Nosso eterno Orfeu – protagonista da icônica peça de Vinicius de Moraes, montada no Teatro Municipal com a Orquestra Sinfônica em 1956 – veio à luz em Piedade, na Zona Norte. Por volta dos dez anos, foi morar com o pai (a mãe já falecida) em pleno bairro boêmio da Lapa. “Comecei bem, não?” – brinca o querido jornalista, ator, escritor e produtor cultural. Hoje, do alto de suas 89 primaveras e uma trajetória dedicada a espetáculos e textos de perfil essencialmente brasileiro aqui e no exterior, Haroldo Costa é só carinho em relação a esse pedaço tão especial do Rio, o Largo da Lapa.

Ele recorda: “Nossa casa se localizava na Rua Joaquim Silva, atrás da atual Sala Cecília Meireles, onde era o Cinema Colonial, que lançava os filmes da Atlântida. Por acaso, alguém saberia me dizer como se chega a Areias de Espanha? Com certeza, a resposta viria com um ‘nunca ouvi falar’. Na área praiana, que começou a ser povoada a partir da chegada da Família Real, frades carmelitas ergueram a Igreja Nossa Senhora do Carmo da Lapa do Desterro – tombada pelo Patrimônio Histórico e Artístico Nacional (Iphan) e que merece uma visita. E assim nasceu o Largo da Lapa, que foi se tornando um conglomerado de casas residenciais e, depois, cabarés e dancings.”

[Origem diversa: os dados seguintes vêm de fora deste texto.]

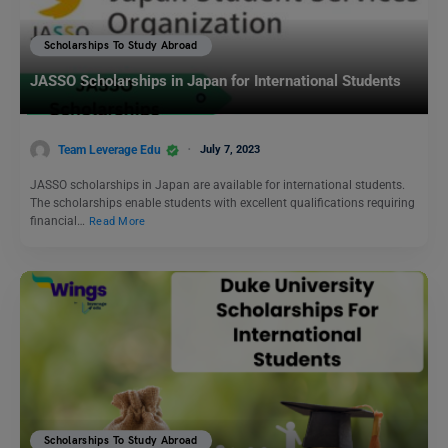
Scholarships To Study Abroad
JASSO Scholarships in Japan for International Students
Team Leverage Edu
July 7, 2023
JASSO scholarships in Japan are available for international students.
The scholarships enable students with excellent qualifications requiring
financial…
Read More
Scholarships To Study Abroad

No período momesco, a região era o epicentro dos blocos de sujos, que se transformaram em ranchos e sociedades carnavalescas. “A mais importante historicamente foi a Tenentes do Diabo. Em sua sede, na rua Visconde de Maranguape – onde pode ser visto o belo Lampadário executado por Rodolfo Bernadelli, em 1906, na gestão de Pereira Passos –, realizaram-se muitas reuniões com jornalistas e escritores abolicionistas e republicanos. No Largo da Lapa, a partir dos anos 30, ficava o ponto terminal dos bondes que iam para o Centro da cidade, Botafogo, Catete, Flamengo, Laranjeiras e Cosme Velho.”

Haroldo prossegue: “No quadrilátero do Largo, três cabarés animavam as noites com música ao vivo e moças mais ‘vivas’ ainda, que alimentavam o sonho dos exibidos cavalheiros, entre tangos, sambas e boleros. Pelas calçadas e bares, circulavam músicos como Geraldo Pereira, Noel Rosa, Wilson Batista, Lupicínio Rodrigues, Lamartine Babo, Ataulfo Alves, Villa- Lobos e Guerra Peixe.”

Cartão-postal do bairro, os Arcos da Lapa – antigo Aqueduto da Carioca, em estilo românico, com a função de abastecer a população da cidade – foram considerados a maior obra de engenharia do regime colonial. Ao lado da erudita Sala Cecília Meireles, funciona – num casarão de fins do século XIX, com a fachada preservada – o popular Bar Ernesto, tradição de mais de 80 anos em culinária alemã. Nas redondezas, proliferam bares com música ao vivo. “Para o carnaval de 1949, lembra o produtor, Herivelto Martins e Benedito Lacerda fizeram um samba que se eternizou pelo primeiro verso: a Lapa está voltando a ser a Lapa… Pois é, a Lapa continua”. Firme e cada vez mais forte.